At first glance, these problems may seem tangentially linked, especially with roughly 2 per cent of China's population investing in the stock market. A policy solution does exist, however, that inherently addresses both problems: pension reform.
China's pension system suffers from a legacy of unfinished reforms. Indeed, while Deng Xiaoping and other leaders aggressively moved to open the economy and develop the manufacturing sector, the pension system remains a relic of the mixed state-market system.
Currently, three main pension schemes exist. The civil servant pension system, which was established shortly after the People's Republic was founded, is a central-government funded scheme that offers generous benefits. Private-sector workers and citizens in urban areas have their own city and county-level schemes primarily funded via personal and employer contributions. Finally, many rural citizens did not have a formal pension scheme until reforms were announced to establish a rural pension system in 2009.
This patchwork system has given rise to a number of problems. First, different schemes have different contribution and pay-out regulations; this asymmetry reinforces economic inequality, and particularly inequality between rural and urban areas.

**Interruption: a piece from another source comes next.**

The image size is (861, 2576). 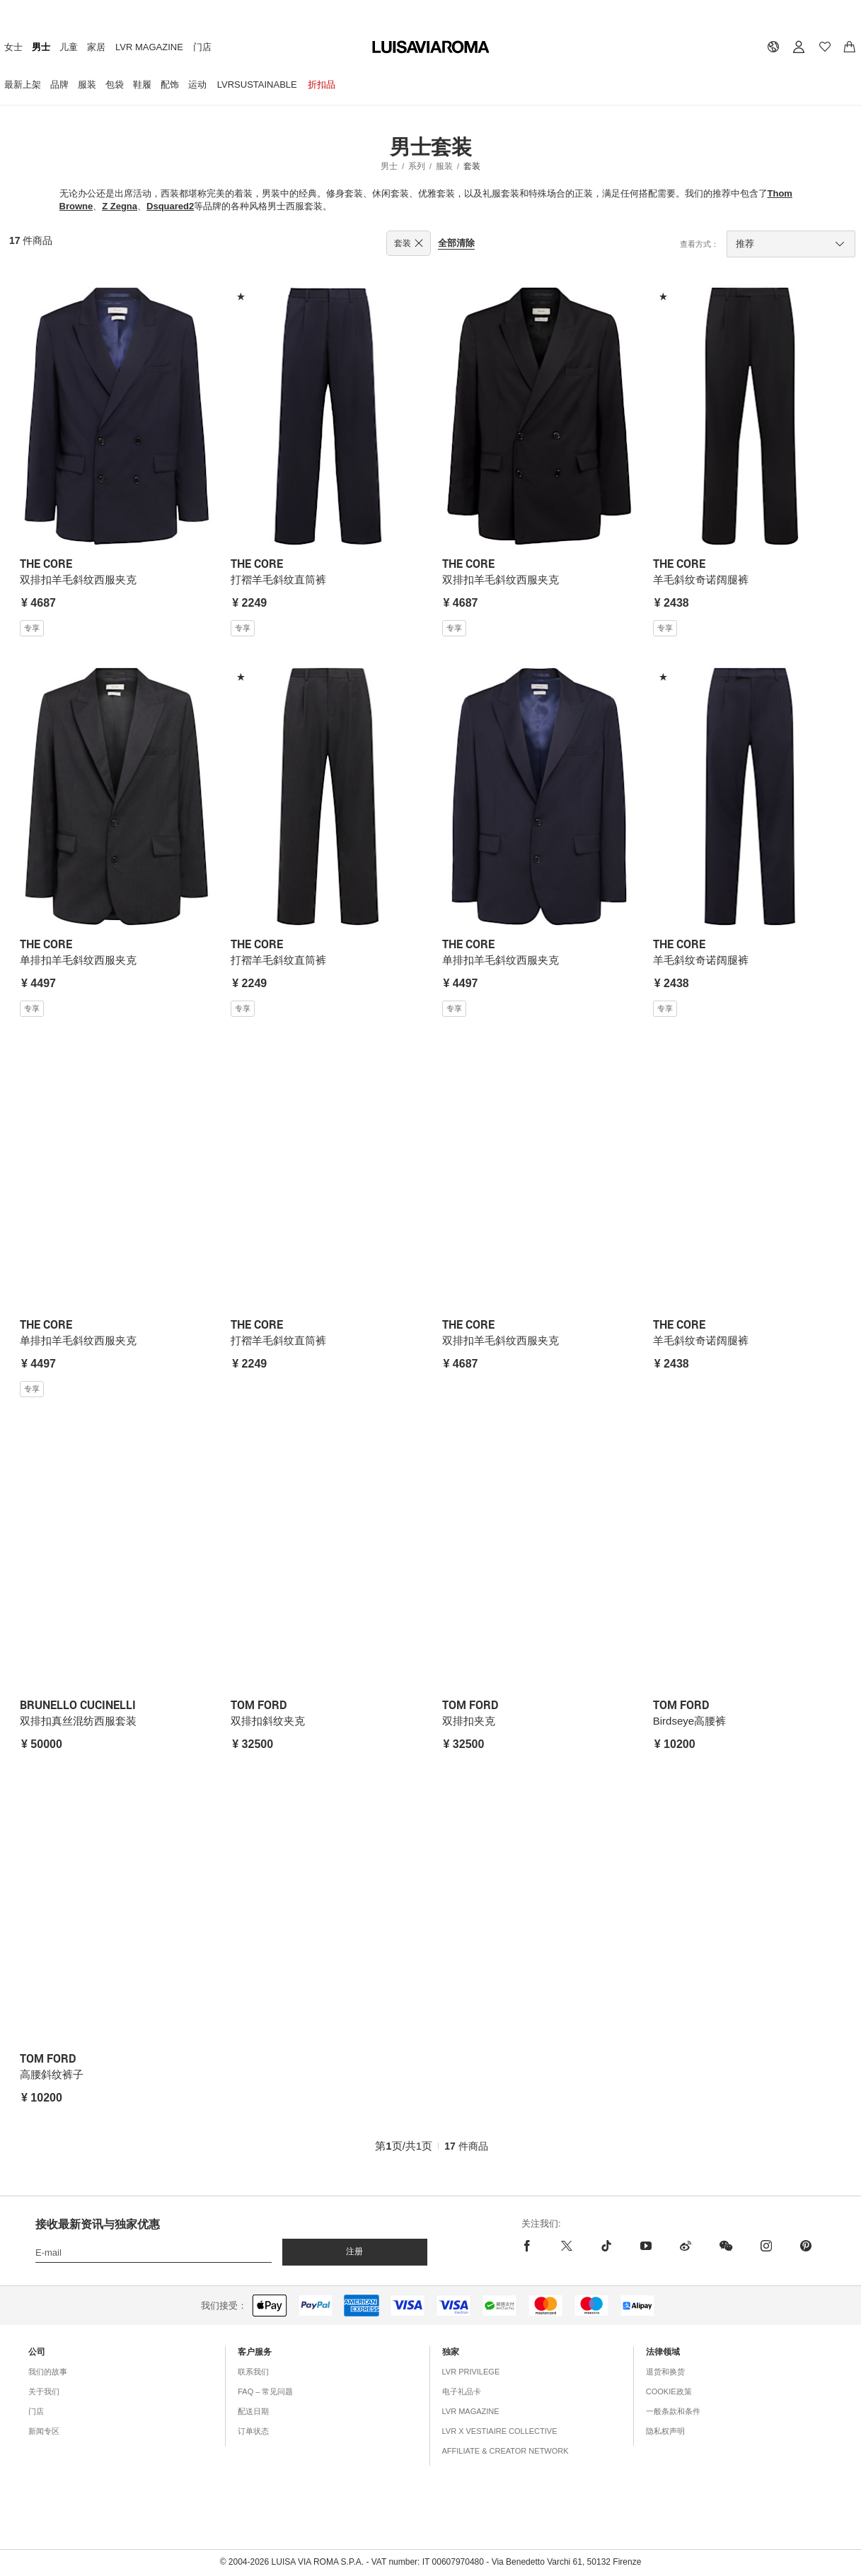 I want to click on [sina-weibo], so click(x=685, y=2245).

Second, although the pension system boasts substantial assets in the aggregate, roughly 3.5 trillion yuan (HK$4.2 trillion), it does not play a substantial role in the country's equity markets. This dynamic was clearly observed in June and July as retail investors entered and subsequently exited the market amid a dizzying array of margin calls. Yet, in other equity markets, pension funds play a key role not only by maintaining ownership in key national companies, but also in stabilising the market by purchasing and holding shares in a downturn.
Finally, the lack of a comprehensive pension system may contribute to precautionary saving. China boasts a high savings rate compared with many other economies. While the high savings rate is due to many factors, including the lack of (stable) investment opportunities outside China, the piecemeal pension system is arguably a main reason older individuals and working households save more.
The country's ageing demographic profile also means it can expect a decreasing number of workers who can support the country's elderly population.
Beijing has introduced reforms to help bridge the gap. The State Council announced early last year that the urban and rural pension systems would be combined by 2020, attempting to standardise benefit payouts and pension administration.
The government also introduced an important reform last month to allow the nation's fund to invest in equity markets, a step that should increase returns and provide greater market stability.
Pension reforms, however, will not be a silver bullet for China's financial and economic woes. They require a long timeline, and their implementation is made more challenging still in China by the relations between the central and local governments. Indeed, Beijing's willingness to tackle the complexities may serve as a broader proxy to undertake critical economic reforms.